Task to carry out: Only one stretch of the data should be retyped: the lines from the line containing "Portugal specialisten" through the line containing "Forja en frío y forja en caliente.". Keep pictures out of it.

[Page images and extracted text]

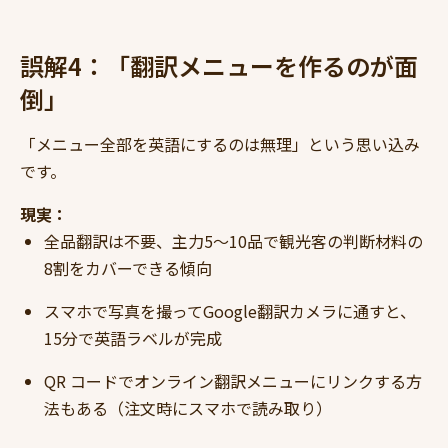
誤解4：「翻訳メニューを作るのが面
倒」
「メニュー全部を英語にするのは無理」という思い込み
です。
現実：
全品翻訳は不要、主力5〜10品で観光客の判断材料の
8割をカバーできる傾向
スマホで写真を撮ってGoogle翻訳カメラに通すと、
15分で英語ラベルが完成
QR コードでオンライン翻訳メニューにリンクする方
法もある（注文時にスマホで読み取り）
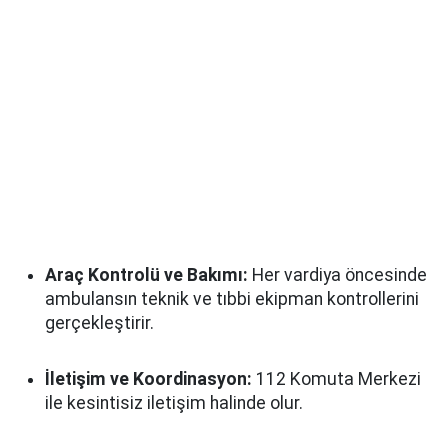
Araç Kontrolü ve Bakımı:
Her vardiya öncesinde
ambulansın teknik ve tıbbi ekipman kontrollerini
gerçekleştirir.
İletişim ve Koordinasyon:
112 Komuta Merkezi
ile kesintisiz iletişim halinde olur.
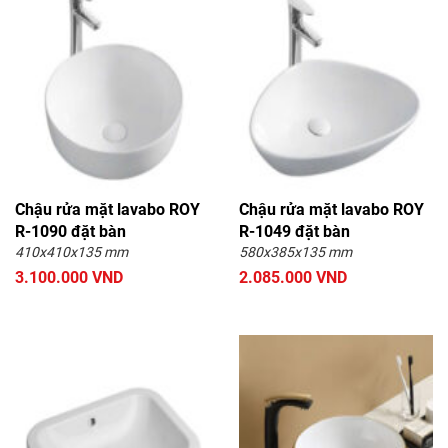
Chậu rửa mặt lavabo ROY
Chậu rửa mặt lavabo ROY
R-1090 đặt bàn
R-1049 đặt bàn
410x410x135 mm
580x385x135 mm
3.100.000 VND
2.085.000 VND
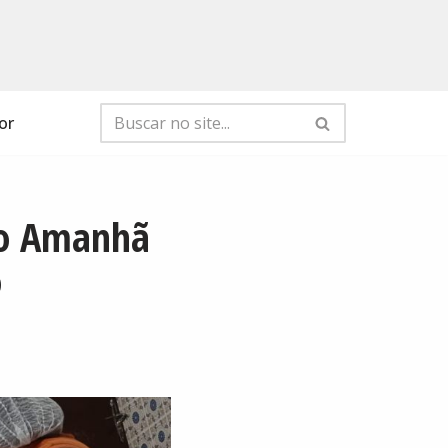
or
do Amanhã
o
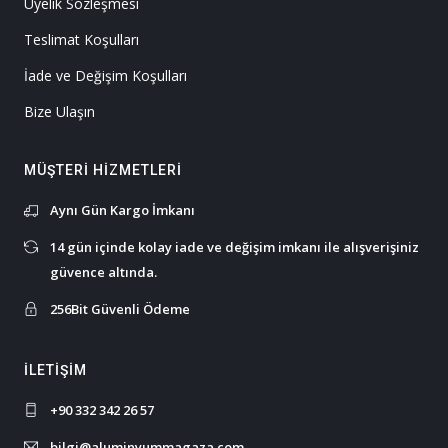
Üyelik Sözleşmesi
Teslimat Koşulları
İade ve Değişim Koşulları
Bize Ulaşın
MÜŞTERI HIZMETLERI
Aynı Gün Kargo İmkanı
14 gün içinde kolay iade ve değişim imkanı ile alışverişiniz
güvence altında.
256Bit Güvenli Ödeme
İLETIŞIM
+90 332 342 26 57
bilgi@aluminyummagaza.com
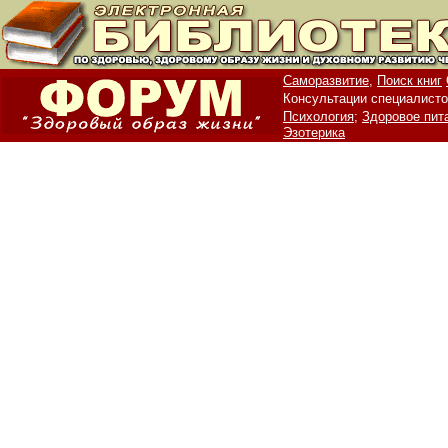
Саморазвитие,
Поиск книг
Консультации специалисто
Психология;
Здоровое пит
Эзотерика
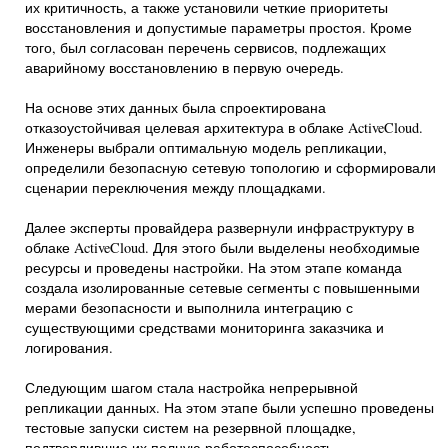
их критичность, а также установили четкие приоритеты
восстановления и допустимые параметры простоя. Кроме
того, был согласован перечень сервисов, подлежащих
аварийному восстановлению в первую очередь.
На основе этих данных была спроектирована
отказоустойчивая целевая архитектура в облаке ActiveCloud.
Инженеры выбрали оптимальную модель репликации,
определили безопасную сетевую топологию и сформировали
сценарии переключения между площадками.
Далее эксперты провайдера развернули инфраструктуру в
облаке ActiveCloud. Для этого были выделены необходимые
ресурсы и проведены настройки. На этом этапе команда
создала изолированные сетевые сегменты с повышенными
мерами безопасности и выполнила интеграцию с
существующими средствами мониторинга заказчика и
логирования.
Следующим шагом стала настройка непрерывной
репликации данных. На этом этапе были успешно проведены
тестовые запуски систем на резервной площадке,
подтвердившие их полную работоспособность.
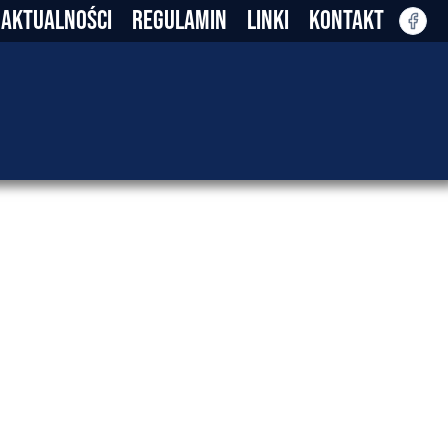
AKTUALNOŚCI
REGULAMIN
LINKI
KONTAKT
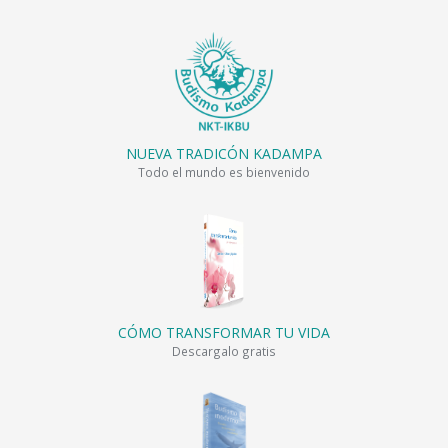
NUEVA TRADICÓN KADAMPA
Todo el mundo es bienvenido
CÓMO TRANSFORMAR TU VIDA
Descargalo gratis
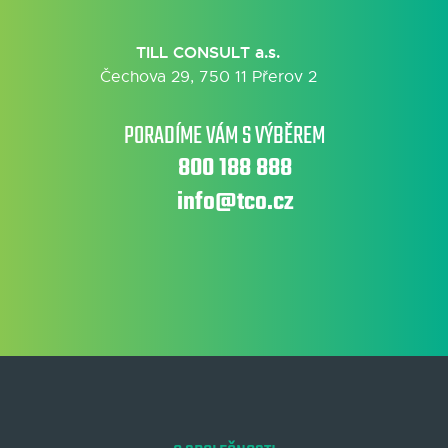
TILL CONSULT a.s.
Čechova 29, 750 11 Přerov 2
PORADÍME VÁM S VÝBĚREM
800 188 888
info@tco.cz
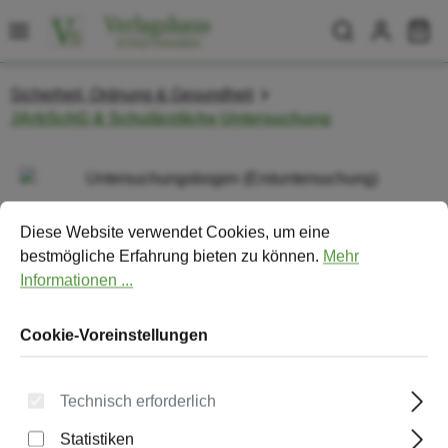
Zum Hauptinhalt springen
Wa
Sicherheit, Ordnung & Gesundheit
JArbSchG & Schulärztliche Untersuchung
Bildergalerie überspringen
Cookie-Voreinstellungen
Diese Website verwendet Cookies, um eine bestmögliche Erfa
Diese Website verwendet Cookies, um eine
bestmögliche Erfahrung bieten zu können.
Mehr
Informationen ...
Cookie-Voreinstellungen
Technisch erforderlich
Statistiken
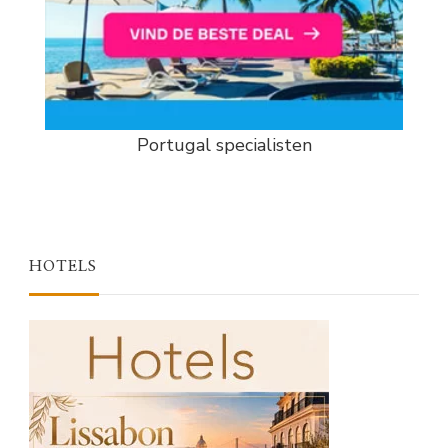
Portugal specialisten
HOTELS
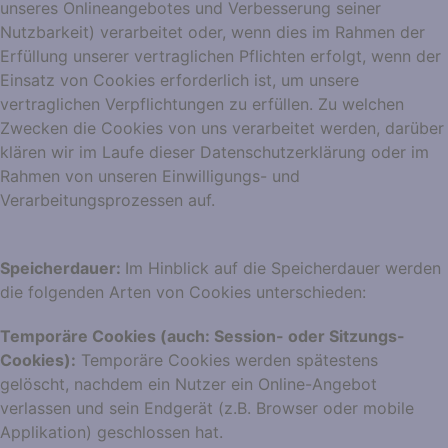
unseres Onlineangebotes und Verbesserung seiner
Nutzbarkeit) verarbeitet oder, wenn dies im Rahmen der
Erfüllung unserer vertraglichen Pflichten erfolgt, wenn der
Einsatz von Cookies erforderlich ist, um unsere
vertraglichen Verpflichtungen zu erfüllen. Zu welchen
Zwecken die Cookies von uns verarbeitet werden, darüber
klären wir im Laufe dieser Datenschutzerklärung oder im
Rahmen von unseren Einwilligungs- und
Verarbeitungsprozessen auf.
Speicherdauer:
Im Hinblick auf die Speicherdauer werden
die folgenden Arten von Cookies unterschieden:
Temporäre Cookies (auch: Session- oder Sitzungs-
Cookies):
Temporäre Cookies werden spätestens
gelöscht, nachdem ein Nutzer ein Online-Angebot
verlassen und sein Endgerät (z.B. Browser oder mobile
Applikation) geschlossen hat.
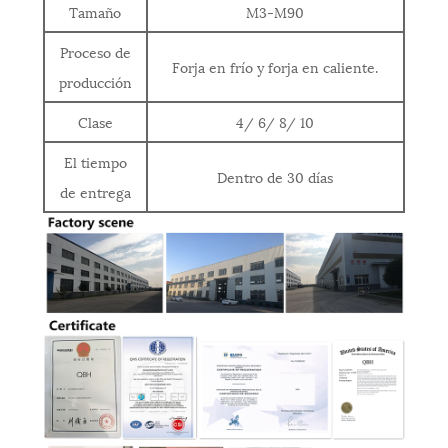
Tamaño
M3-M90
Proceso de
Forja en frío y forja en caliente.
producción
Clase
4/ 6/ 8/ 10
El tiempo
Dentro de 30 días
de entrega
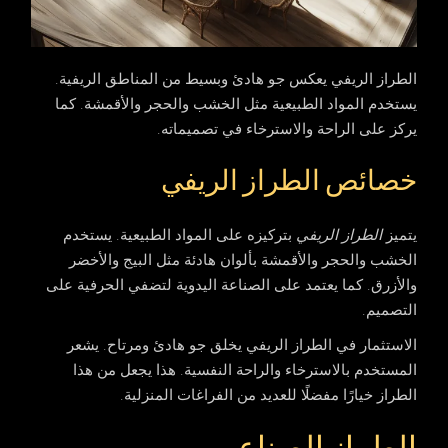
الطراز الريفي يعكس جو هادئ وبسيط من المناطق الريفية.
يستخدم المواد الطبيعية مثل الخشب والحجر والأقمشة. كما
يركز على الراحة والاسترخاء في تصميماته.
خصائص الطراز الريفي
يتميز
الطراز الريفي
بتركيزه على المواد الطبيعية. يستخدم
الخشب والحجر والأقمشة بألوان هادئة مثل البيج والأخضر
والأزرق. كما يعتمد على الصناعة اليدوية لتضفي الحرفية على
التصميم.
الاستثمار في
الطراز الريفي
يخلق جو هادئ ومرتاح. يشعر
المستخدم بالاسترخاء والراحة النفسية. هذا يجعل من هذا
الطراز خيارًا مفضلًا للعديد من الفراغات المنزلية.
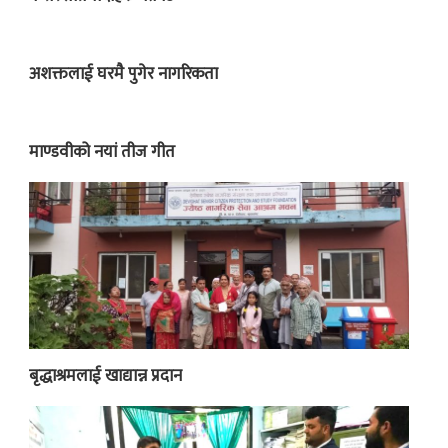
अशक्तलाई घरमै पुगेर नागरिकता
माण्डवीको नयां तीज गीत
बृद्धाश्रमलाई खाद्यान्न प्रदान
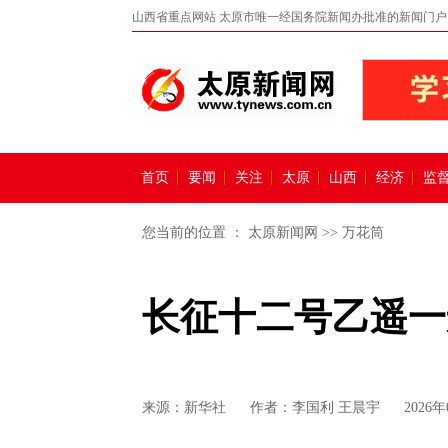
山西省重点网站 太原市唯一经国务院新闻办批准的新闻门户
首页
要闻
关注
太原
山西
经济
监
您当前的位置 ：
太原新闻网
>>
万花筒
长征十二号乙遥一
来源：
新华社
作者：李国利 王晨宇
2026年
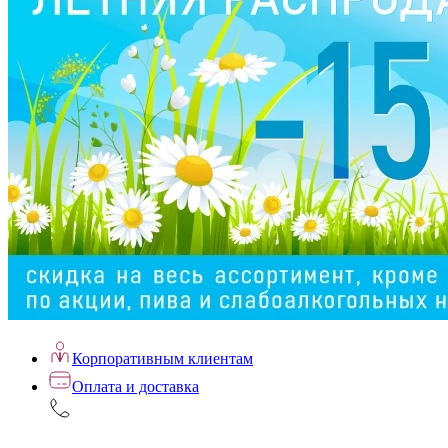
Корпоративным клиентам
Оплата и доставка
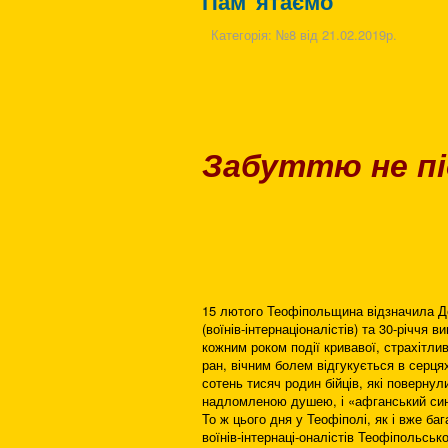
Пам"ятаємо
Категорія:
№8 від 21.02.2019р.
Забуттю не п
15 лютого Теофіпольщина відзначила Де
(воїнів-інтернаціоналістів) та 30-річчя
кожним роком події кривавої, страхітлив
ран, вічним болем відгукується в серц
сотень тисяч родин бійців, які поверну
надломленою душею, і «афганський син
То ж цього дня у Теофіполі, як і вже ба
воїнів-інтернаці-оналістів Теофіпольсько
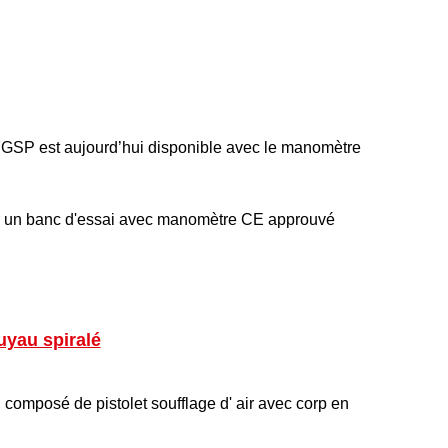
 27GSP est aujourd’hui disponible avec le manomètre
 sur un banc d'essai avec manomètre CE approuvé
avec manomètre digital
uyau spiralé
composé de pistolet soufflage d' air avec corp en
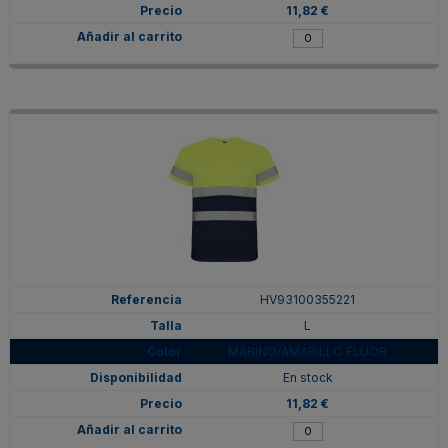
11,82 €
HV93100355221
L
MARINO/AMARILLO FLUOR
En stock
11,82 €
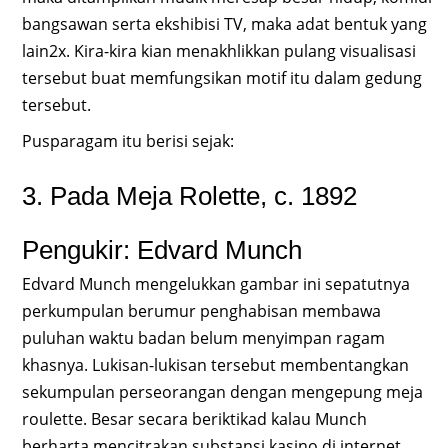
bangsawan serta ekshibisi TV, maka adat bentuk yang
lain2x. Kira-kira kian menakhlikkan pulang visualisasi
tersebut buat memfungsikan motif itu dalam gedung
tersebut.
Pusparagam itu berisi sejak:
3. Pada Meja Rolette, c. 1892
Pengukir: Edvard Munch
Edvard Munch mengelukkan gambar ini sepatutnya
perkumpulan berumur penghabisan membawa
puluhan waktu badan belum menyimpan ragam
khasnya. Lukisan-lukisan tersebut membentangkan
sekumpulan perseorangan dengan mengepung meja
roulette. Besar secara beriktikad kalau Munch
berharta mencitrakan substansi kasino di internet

Written response:
Portugal specialisten
HOTELS
unseres Onlineangebotes und Verbesserung seiner
Nutzbarkeit) verarbeitet oder, wenn dies im Rahmen der
Erfüllung unserer vertraglichen Pflichten erfolgt, wenn der
Einsatz von Cookies erforderlich ist, um unsere
vertraglichen Verpflichtungen zu erfüllen. Zu welchen
Zwecken die Cookies von uns verarbeitet werden, darüber
klären wir im Laufe dieser Datenschutzerklärung oder im
Rahmen von unseren Einwilligungs- und
Verarbeitungsprozessen auf.
Speicherdauer:
Im Hinblick auf die Speicherdauer werden
die folgenden Arten von Cookies unterschieden:
Temporäre Cookies (auch: Session- oder Sitzungs-
Cookies):
Temporäre Cookies werden spätestens
gelöscht, nachdem ein Nutzer ein Online-Angebot
verlassen und sein Endgerät (z.B. Browser oder mobile
Applikation) geschlossen hat.
Tamaño
M3-M90
Proceso de
Forja en frío y forja en caliente.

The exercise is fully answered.